4. The therapist may be emotionally or sexually vulnerable himself or herself, may be lonely, or in a troubled relationship, a life crisis, a regressed state, or possibly may be ill.

5. The therapist may have difficulty tolerating intense feelings without acting on them.

6. The therapist may have trouble dealing with feelings of guilt for having stimulated (by encouraging verbalization) a patient's sexual feelings without gratifying them - (this may especially apply to female therapists with male patients).

7. A therapist may feel narcissistically gratified by a patient's development or growth - and fall in love with what he/she imagines is his or her own creation.

8. The therapist's sexual feelings for a patient may reflect a generalized, positive, loving response to the patient's person, or to the patient's development.

9. `A therapist's own repressed traumatic childhood may be insufficiently mastered leaving the therapist prone to collusive countertransference re-enactments with a patient who has similar dynamics and/or narcissistic vulnerabilities.

(D) CONCLUSION

The basic rule in dealing with sexual feelings and wishes in therapy is that verbalization has to be securely and safely separated from action.
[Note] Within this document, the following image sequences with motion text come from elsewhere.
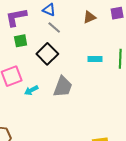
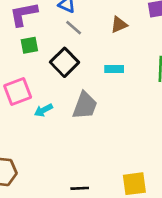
brown triangle: (89, 17) -> (119, 25), moved
cyan rectangle: (95, 59) -> (114, 69), moved

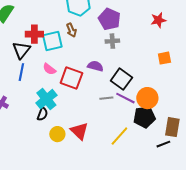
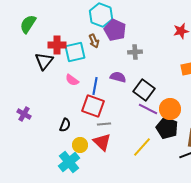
purple pentagon: (109, 19) -> (115, 30), moved
blue line: (21, 72) -> (95, 86), moved
red square: (71, 78) -> (93, 106), moved
gray line: (106, 98) -> (104, 124), moved
cyan cross: (46, 99) -> (69, 162), moved
black pentagon: (144, 117) -> (167, 128), turned 30

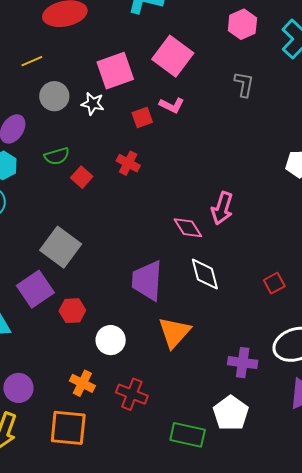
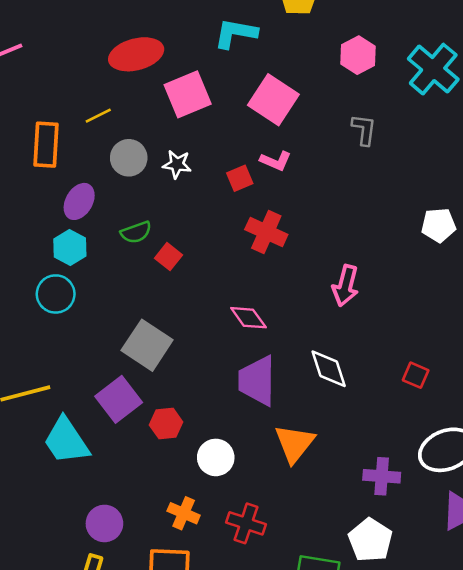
pink square: (115, 71) -> (188, 94), moved
red cross: (128, 163) -> (266, 232), moved, size x1.4
pink diamond: (188, 228) -> (248, 318), moved
red square: (274, 283) -> (416, 375), turned -35

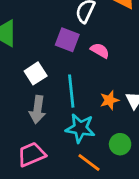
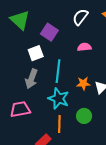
purple square: (67, 40) -> (49, 32), moved
pink semicircle: (100, 51) -> (84, 47), turned -48
orange line: (89, 163) -> (59, 124), turned 42

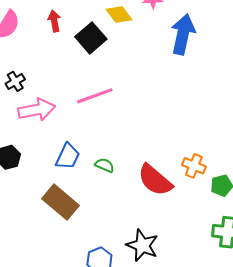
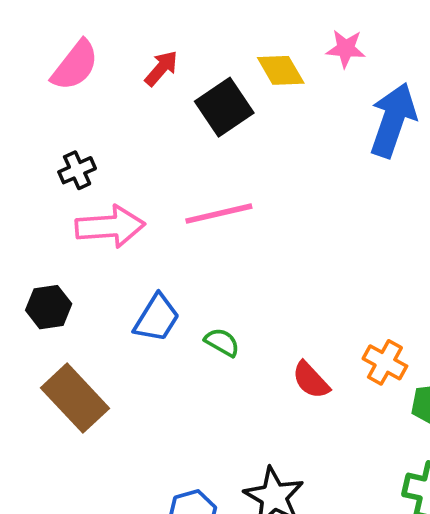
red arrow: (54, 21) -> (161, 68), turned 45
red semicircle: (155, 180) -> (311, 380), size x0.6
brown rectangle: (60, 202) -> (75, 398), moved

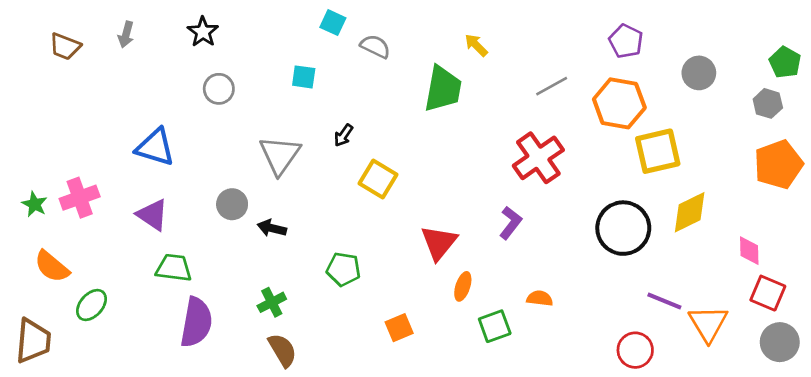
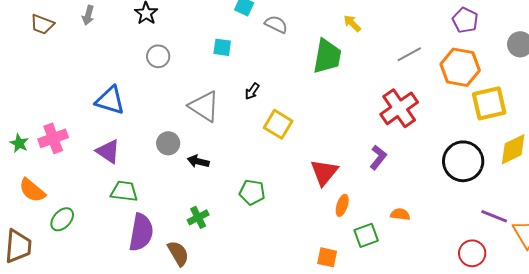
gray triangle: (280, 155) -> (204, 106), turned -32
orange square: (399, 328) -> (327, 257), moved, turned 35
brown semicircle: (282, 350) -> (178, 253), moved

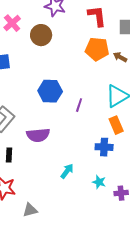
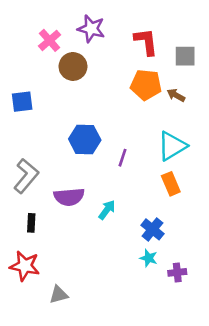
pink cross: (12, 23) -> (50, 40), moved
blue cross: (104, 147) -> (153, 229), moved, turned 36
cyan arrow: (67, 171) -> (107, 210), moved

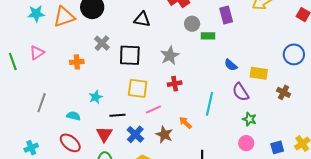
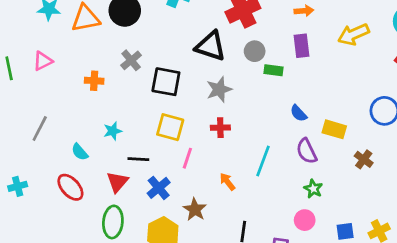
black triangle: (142, 19) -> (211, 46), moved, size x1.4
pink line: (153, 109) -> (187, 158), turned -56
cyan semicircle: (73, 116) -> (80, 152), turned -152
brown star: (164, 135) -> (195, 209), moved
In practice this means that patients' verbalization of such feelings may not be an indication of the patient's readiness to work to understand the meaning of these feelings but an expression of threatening and overwhelming affective states. Patience, perseverance and therapeutic commitment to the task of therapy by the therapist are essential for building a treatment alliance, which, along with informed consent and respect for treatment boundaries, creates the safe foundation for enabling patients to integrate their sexuality into their lives.